#### Exercise data
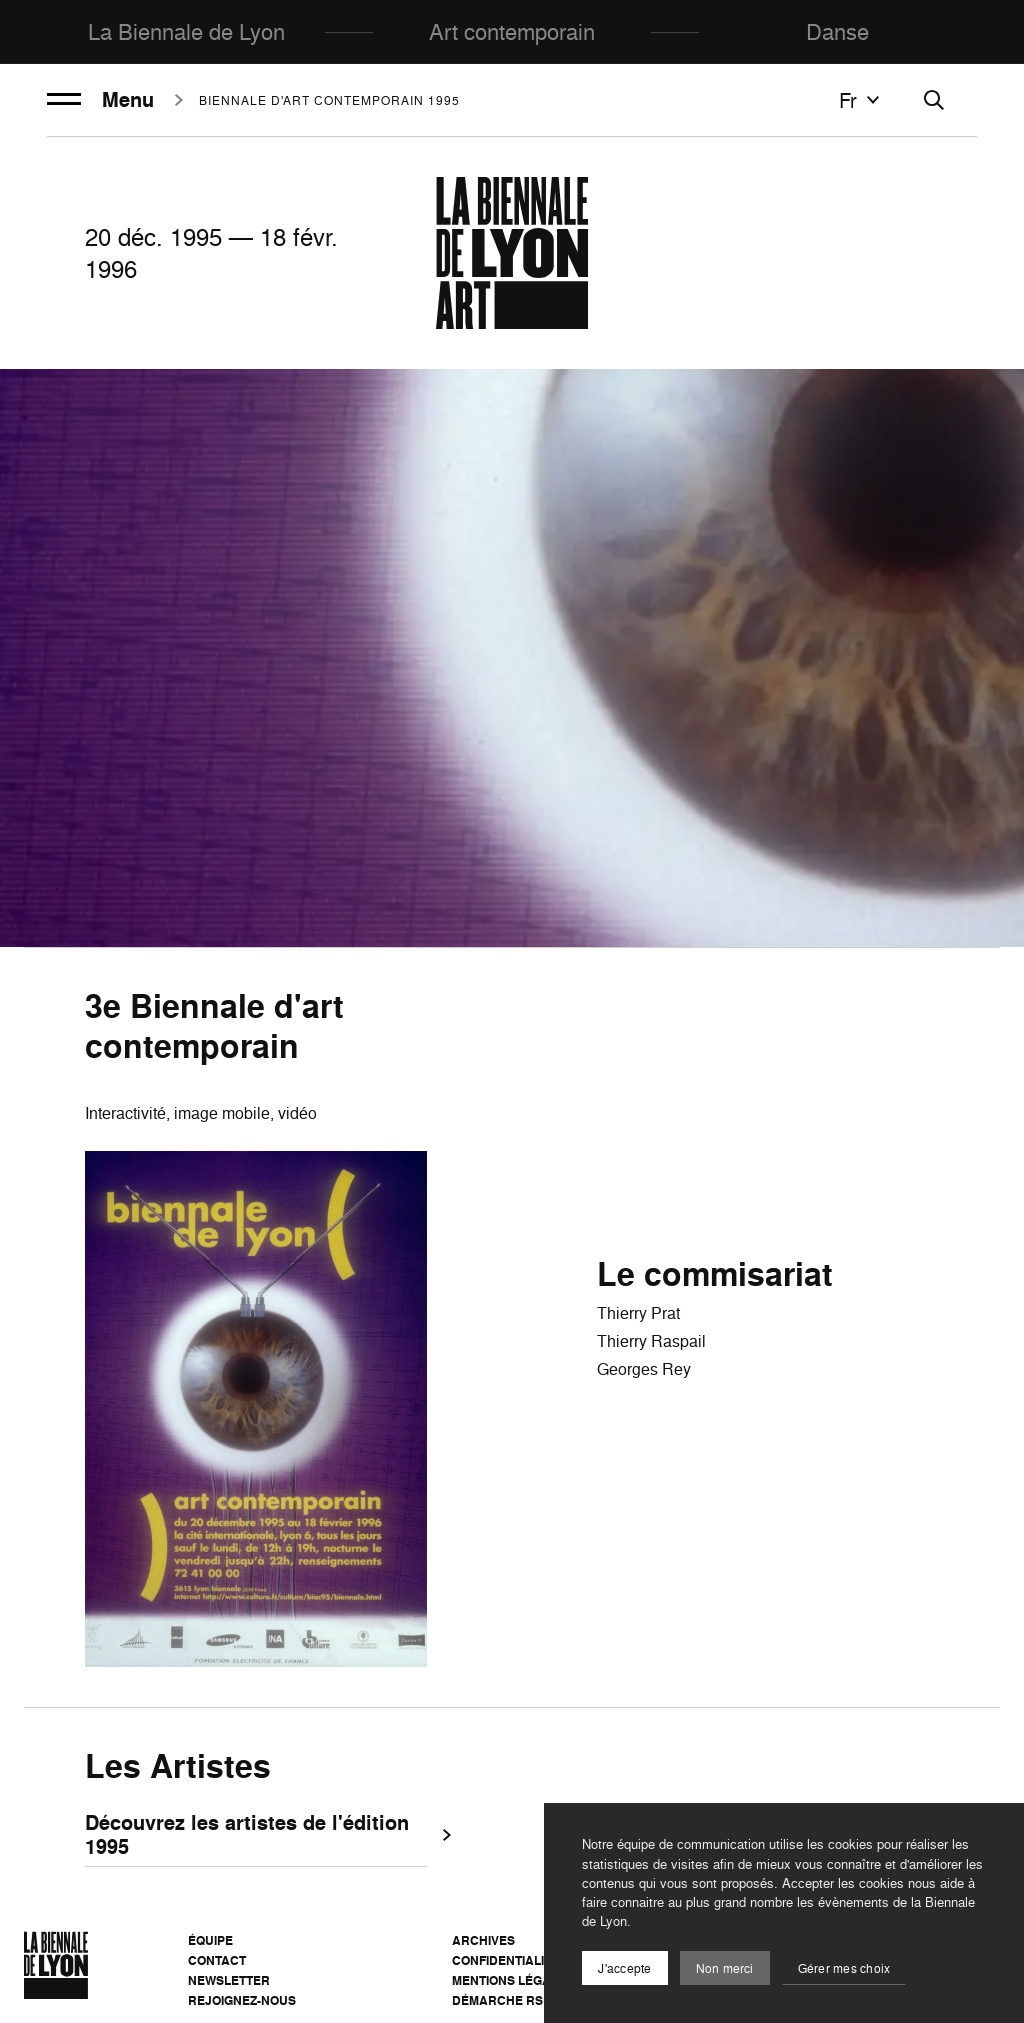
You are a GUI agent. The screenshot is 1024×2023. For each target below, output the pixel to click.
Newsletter (229, 1980)
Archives (483, 1940)
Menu (100, 100)
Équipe (210, 1940)
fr (862, 100)
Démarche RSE (501, 2000)
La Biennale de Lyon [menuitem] (186, 31)
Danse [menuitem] (837, 31)
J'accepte (624, 1968)
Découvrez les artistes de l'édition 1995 (255, 1836)
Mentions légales (513, 1980)
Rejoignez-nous (242, 2000)
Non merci (725, 1968)
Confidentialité (505, 1960)
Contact (217, 1960)
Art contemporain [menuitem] (512, 31)
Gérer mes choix (844, 1968)
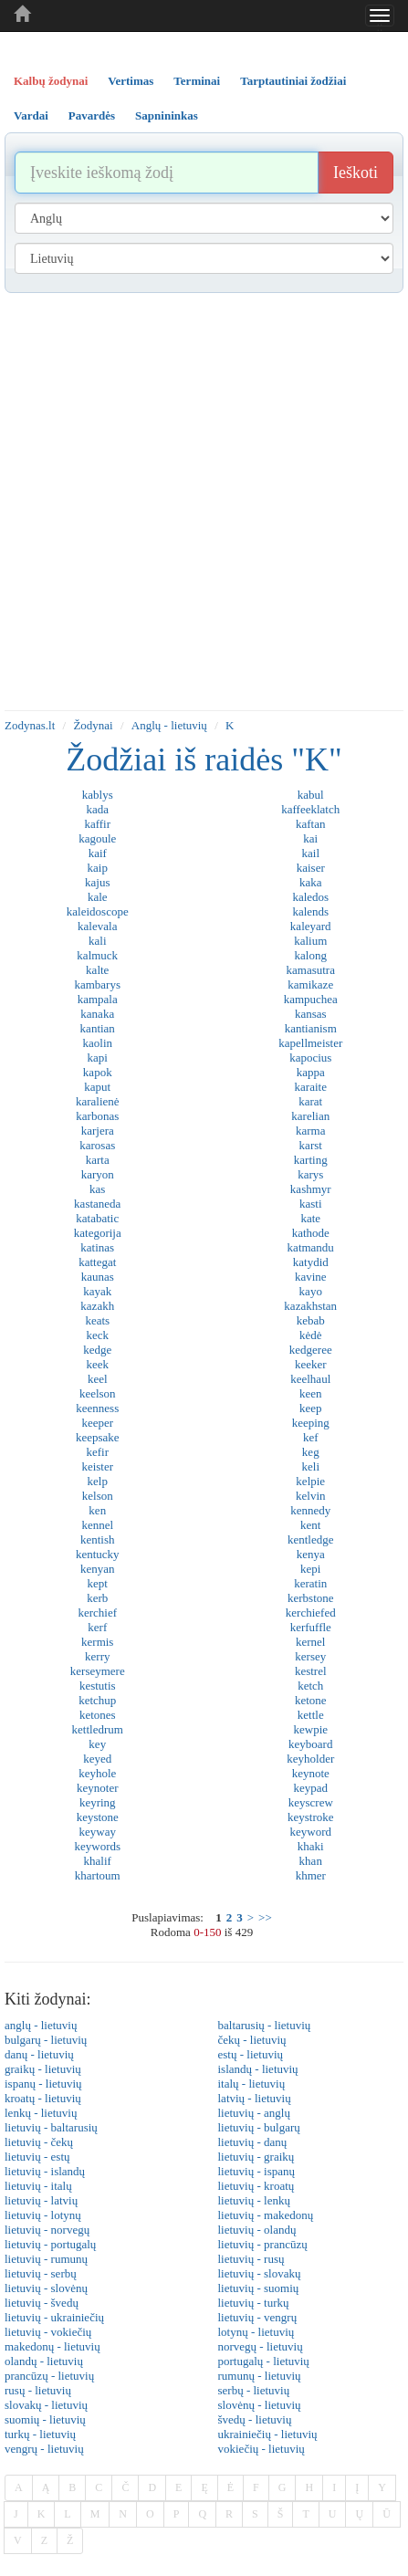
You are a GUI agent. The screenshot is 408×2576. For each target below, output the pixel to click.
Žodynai (92, 725)
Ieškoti (355, 172)
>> (265, 1917)
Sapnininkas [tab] (166, 115)
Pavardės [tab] (91, 115)
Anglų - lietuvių (169, 725)
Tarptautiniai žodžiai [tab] (293, 81)
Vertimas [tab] (130, 81)
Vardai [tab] (31, 115)
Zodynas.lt (30, 725)
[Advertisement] (199, 501)
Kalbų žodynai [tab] (51, 81)
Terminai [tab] (196, 81)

#### Goal of the exercise
Print the data above exactly; drop every picture.

#### Exercise output
You are a GUI agent. The screenshot is 1024×2023. For each target below, output the pixel to click.
Newsletter (229, 1980)
Archives (483, 1940)
Menu (100, 100)
Équipe (210, 1940)
fr (862, 100)
Démarche RSE (501, 2000)
La Biennale de Lyon [menuitem] (186, 31)
Danse [menuitem] (837, 31)
J'accepte (624, 1968)
Découvrez les artistes de l'édition 1995 (255, 1836)
Mentions légales (513, 1980)
Rejoignez-nous (242, 2000)
Non merci (725, 1968)
Confidentialité (505, 1960)
Contact (217, 1960)
Art contemporain [menuitem] (512, 31)
Gérer mes choix (844, 1968)
You are a GUI agent. The screenshot is 408×2576. For each target below, output the pixel to click.
Žodynai (92, 725)
Ieškoti (355, 172)
>> (265, 1917)
Sapnininkas [tab] (166, 115)
Pavardės [tab] (91, 115)
Anglų - lietuvių (169, 725)
Tarptautiniai žodžiai [tab] (293, 81)
Vertimas [tab] (130, 81)
Vardai [tab] (31, 115)
Zodynas.lt (30, 725)
[Advertisement] (199, 501)
Kalbų žodynai [tab] (51, 81)
Terminai [tab] (196, 81)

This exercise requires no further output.